**WHAT YOU SHOULD DO**
Please count the lines of the listing below in which "Geeignet" occurs, and reply with the number only.

-----

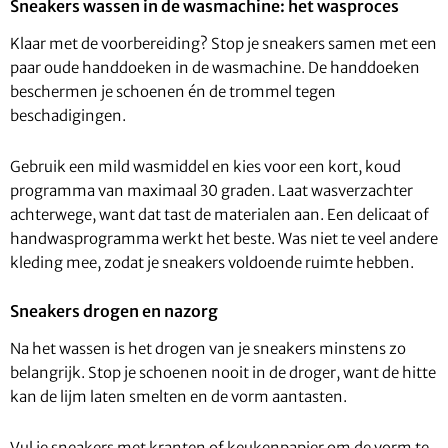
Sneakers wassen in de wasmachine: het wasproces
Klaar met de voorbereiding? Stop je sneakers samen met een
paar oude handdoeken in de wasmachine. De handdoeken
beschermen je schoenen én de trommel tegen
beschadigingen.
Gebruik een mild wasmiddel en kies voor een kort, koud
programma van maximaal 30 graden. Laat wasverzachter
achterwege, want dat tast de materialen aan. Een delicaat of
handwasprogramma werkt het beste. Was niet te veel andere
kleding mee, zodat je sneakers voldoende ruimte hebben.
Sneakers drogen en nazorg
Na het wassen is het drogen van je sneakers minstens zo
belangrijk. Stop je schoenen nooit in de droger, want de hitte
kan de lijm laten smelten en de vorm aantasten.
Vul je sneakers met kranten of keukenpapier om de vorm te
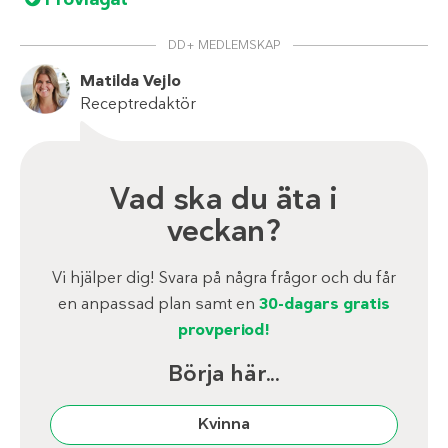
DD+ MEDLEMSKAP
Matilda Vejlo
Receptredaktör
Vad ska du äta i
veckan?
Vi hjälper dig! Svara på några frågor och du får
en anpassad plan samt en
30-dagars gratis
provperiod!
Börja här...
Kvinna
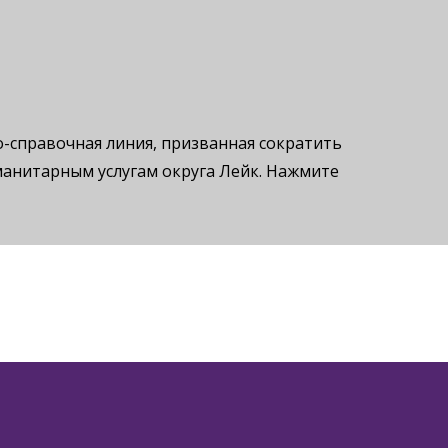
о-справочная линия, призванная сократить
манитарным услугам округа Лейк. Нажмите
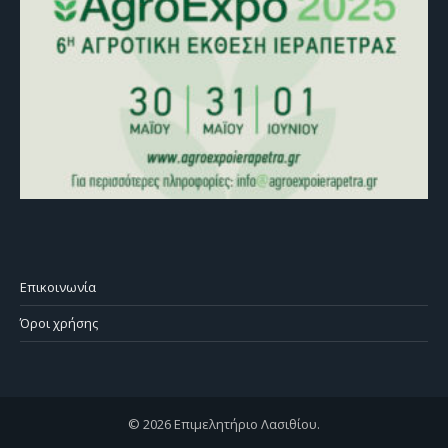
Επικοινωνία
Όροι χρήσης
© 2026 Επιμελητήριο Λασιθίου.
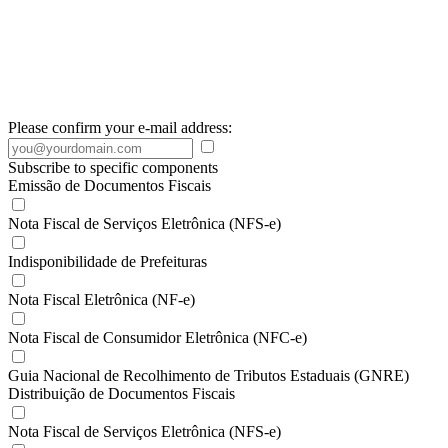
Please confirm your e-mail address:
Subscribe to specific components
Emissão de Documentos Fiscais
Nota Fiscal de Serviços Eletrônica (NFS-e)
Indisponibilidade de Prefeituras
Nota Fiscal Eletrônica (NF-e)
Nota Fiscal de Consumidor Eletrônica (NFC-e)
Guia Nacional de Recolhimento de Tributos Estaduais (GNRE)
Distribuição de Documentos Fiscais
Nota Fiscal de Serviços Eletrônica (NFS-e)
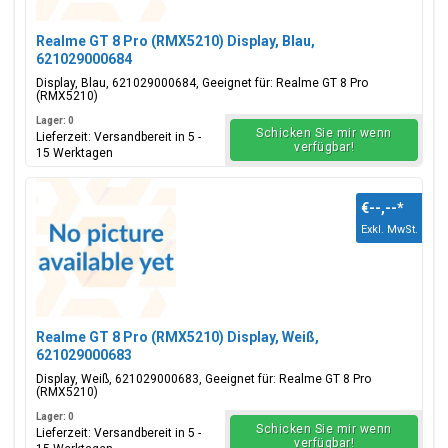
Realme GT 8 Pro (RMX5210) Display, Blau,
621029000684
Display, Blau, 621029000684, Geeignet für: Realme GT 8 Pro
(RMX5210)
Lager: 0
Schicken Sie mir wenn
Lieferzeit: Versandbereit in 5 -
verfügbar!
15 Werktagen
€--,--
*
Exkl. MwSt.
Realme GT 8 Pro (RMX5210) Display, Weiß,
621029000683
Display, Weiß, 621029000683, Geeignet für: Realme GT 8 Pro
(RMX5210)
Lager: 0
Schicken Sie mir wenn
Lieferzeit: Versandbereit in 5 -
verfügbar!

-----

**EXERCISE RESULT**
2